Re:Re:Re:Re:Reaching out
Posted on: 05/09/2007 21:12:00
Posted by: Hamish
I'm not too sure a balanced synopsis of the complex points being raised over these three days would make headlines. Editors want drama. CRE Chair Kay Hampton launched the e-conference with a nuanced article on Comment is Free but apart from that not many picked up our press release and statement. Compare this with the attention received by comments by Trevor Phillips last year in he focussed on statistics about some of the problems faced by the mixed-group or Lowrie Turner's recent article about being the mother of a mixed-race child.

        
Re:Reaching out
Posted on: 05/09/2007 17:43:00
Posted by: Hamish
I wonder if it's helpful for perspective to look at how much other relationships are opposed? -In 2005, 10% of all people would be opposed to their child having a mixed marriage
-A further 15% would have deep reservations about it
-And 7% of all people said there was no tolerance in Britain for mixed race marriages (ICM 2005)

-In 2002, 12% of people did not think it is acceptable for couples to choose to live together rather than get married (NOP 2002)

-In 2002, 22% of people felt that homosexuality is a way of life that should not be accepted by society (Pew Research Centre 2002)

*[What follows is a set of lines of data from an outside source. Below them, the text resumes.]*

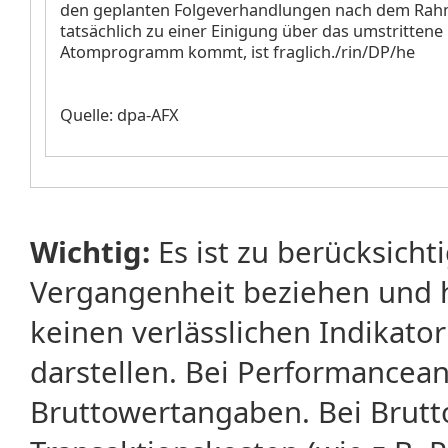
den geplanten Folgeverhandlungen nach dem R
tatsächlich zu einer Einigung über das umstrittene 
Atomprogramm kommt, ist fraglich./rin/DP/he
Quelle: dpa-AFX
Wichtig:
Es ist zu berücksicht
Vergangenheit beziehen und 
keinen verlässlichen Indikator
darstellen. Bei Performancean
Bruttowertangaben. Bei Brut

I don't mean to trivialise the reality of this feeling but perhaps there will always be a chunk of the population that have a problem with how and who other people decide to fall in love with each other.

        
Re:Reaching out
Posted on: 05/09/2007 21:47:00
Posted by: Jasvinder
Besides the work we need to do through institutions,services etc...we have to keep the focus on mixed couples themselves...offering appropriate services such as support,counselling,and dare I say mediation and advocacy to deal with families and community. This is vital if couples are to have a chance in the survival of their relationship but also more important for the future of their children. Somewhere perhaps where families can also feel they go to enable them to make sense of their responses and how they can keep their relationship with their child/sibling/parent...A bit like the post adoption service provides for adopted children and their families...but on another level.

        
Re:Reaching out
Posted on: 05/09/2007 21:47:00
Posted by: Jasvinder
Besides the work we need to do through institutions,services etc...we have to keep the focus on mixed couples themselves...offering appropriate services such as support,counselling,and dare I say mediation and advocacy to deal with families and community. This is vital if couples are to have a chance in the survival of their relationship but also more important for the future of their children. Somewhere perhaps where families can also feel they go to enable them to make sense of their responses and how they can keep their relationship with their child/sibling/parent...A bit like the post adoption service provides for adopted children and their families...but on another level.